Simulating experimental data in R

Knowing how to simulate experimental data is an incredibly useful skill. Practically, it allows you to generate data that you can use to test your analysis scripts, making it easier to preregister those scripts along with your study plan. Theoretically, it provides you with an excellent opportunity to test your intuition about how data behaves in different experimental designs. Fortunately, R makes it quite easy to simulate data for a variety of experimental designs.

Functions for simulating data in R

Base R provides a number of functions that can be used to simulate continuous and categorical data. We will focus on three here: set.seed(), which specifies the seed to use for random number generation, ensuring that the data you simulate retains the same values each time a simulation function is run; rnorm(), which generates random deviates from a given mean, creating a normal distribution; and rep(), which replicates values or patterns of values (such as character strings). By using these last two functions in the context of a data frame (or a tibble as I do below), you can simulate data for a variety of experimental designs:

# seed for random number generation
set.seed(42)

Independent t-test

# create dataset
df_ind_t.test <- tibble(ID = 1:100,
                        IV = c(rep("A", 50),
                               rep("B", 50)
                               ),
                        DV = c(rnorm(n = 50, mean = 100, sd = 17), # A
                               rnorm(n = 50, mean = 120, sd = 15)  # B
                               )
                        )
# encode IV as a factor
df_ind_t.test$IV <- factor(df_ind_t.test$IV, levels = c("A", "B"))

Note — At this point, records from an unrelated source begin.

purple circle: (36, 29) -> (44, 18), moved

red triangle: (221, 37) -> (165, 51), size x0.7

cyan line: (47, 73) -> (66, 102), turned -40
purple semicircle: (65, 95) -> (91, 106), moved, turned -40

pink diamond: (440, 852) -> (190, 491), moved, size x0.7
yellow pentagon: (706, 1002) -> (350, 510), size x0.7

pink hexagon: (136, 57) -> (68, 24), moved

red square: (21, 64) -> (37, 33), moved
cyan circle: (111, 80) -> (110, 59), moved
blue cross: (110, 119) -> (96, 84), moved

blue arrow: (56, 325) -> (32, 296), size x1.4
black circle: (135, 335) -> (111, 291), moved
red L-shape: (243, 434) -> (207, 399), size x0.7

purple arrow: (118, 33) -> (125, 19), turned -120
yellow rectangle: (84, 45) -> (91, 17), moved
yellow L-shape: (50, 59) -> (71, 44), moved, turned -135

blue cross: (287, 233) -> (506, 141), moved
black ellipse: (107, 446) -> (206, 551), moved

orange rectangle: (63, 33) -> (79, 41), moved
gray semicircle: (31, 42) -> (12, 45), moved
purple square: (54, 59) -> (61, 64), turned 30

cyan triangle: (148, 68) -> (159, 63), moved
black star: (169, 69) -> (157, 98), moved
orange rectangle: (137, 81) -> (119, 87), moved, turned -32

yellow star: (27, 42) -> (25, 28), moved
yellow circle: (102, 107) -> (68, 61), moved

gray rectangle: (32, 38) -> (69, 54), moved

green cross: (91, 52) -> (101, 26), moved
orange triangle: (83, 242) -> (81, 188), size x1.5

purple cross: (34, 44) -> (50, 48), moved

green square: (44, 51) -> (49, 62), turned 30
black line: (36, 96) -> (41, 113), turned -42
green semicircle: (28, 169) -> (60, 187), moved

The independent t-test, which tests whether the values in two distinct unrelated groups significantly differ from each other, is the simplest experimental design you can simulate. The resulting data frame consists of three columns: ID (the participant’s ID number), IV (the independent variable), and DV (the dependent variable). Each row of the data frame corresponds to the data for a given participant.

Here the simulated experimental data consists of 100 participants, 50 of which belong to level A of the IV and 50 of which belong to level B of the IV. Scores on the DV are normally distributed for both levels of the IV, however, their means and standard deviations are different, with level A having a mean of approximately 100 and a standard deviation of approximately 17 and with level B having a mean of approximately 120 and a standard deviation of approximately 15.

Dependent t-test

# create dataset
df_dep_t.test <- tibble(ID = rep(1:50, 2),
                        IV = c(rep("A", 50),
                               rep("B", 50)
                               ),
                        DV = c(rnorm(n = 50, mean = 100, sd = 17), # A
                               rnorm(n = 50, mean = 120, sd = 15)  # B
                               )
                        )
# encode IV as a factor
df_dep_t.test$IV <- factor(df_dep_t.test$IV, levels = c("A", "B"))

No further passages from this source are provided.